ACTIVITY -> What are the lines from the top of the entries below through the line containing "aplicar lo aprendido."? Return them exactly, both ends included, without the pictures.

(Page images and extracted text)
++++++++

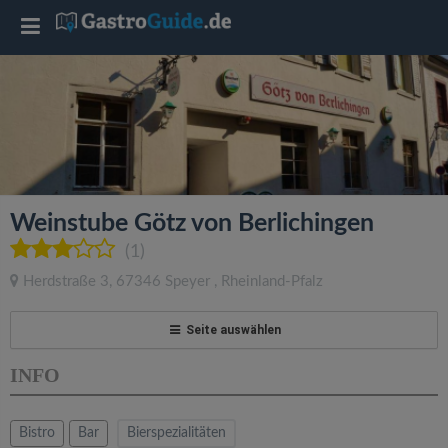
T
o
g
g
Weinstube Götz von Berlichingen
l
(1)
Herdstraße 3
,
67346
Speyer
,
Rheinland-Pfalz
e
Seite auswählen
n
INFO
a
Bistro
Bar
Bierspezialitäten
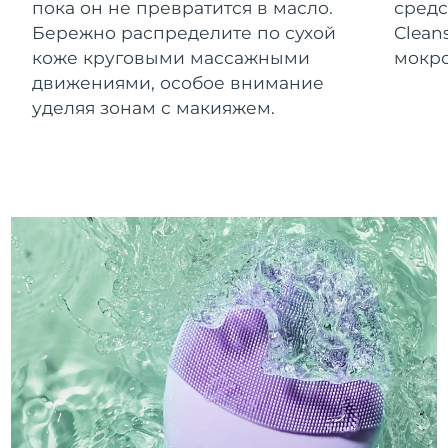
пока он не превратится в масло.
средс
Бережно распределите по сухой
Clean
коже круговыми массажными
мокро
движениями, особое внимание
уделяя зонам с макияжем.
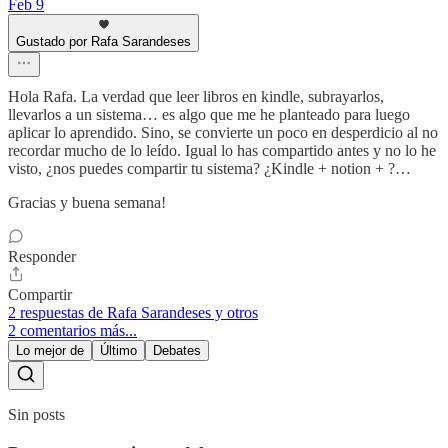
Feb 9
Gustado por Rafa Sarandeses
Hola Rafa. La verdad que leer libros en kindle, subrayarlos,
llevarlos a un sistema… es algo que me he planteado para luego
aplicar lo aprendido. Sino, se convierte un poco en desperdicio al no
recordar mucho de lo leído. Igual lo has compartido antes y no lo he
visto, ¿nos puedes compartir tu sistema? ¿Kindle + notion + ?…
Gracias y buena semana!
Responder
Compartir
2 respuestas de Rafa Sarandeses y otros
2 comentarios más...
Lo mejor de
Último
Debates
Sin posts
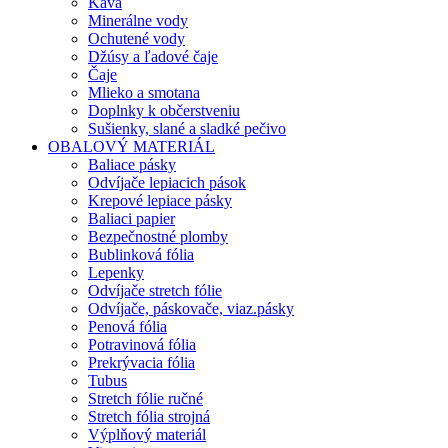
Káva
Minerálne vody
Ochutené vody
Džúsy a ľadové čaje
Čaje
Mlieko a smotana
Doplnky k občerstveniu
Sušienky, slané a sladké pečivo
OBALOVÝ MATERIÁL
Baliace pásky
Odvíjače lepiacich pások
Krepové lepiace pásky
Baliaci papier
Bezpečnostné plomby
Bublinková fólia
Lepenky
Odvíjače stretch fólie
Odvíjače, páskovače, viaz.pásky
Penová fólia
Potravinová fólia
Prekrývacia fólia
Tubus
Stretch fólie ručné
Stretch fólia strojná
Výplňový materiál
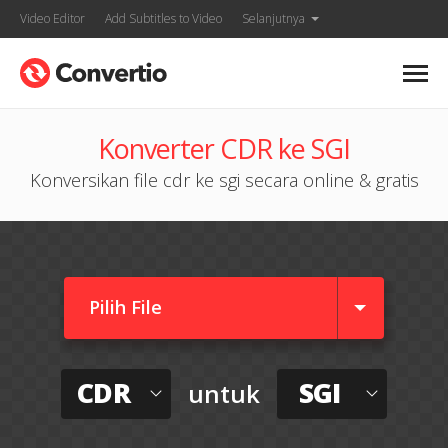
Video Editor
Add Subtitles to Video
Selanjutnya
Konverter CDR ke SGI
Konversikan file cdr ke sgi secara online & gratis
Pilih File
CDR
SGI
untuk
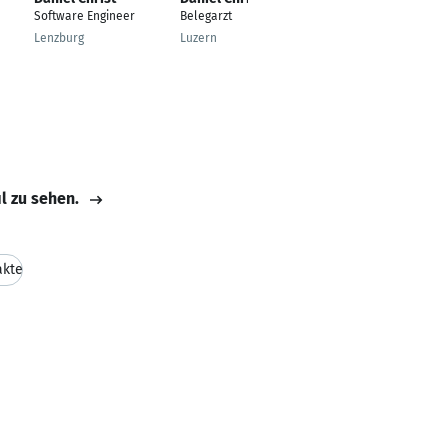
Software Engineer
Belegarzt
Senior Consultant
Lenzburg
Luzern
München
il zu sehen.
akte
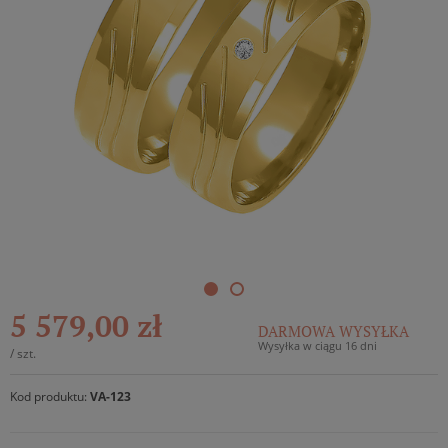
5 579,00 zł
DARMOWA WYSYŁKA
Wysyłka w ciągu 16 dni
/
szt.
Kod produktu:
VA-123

++++++++

RESPONSE ->
T
o
g
g
Weinstube Götz von Berlichingen
l
(1)
Herdstraße 3
,
67346
Speyer
,
Rheinland-Pfalz
e
Seite auswählen
n
INFO
a
Bistro
Bar
Bierspezialitäten
пока он не превратится в масло.
средс
Бережно распределите по сухой
Clean
коже круговыми массажными
мокро
движениями, особое внимание
уделяя зонам с макияжем.
Feb 9
Gustado por Rafa Sarandeses
Hola Rafa. La verdad que leer libros en kindle, subrayarlos,
llevarlos a un sistema… es algo que me he planteado para luego
aplicar lo aprendido. Sino, se convierte un poco en desperdicio al no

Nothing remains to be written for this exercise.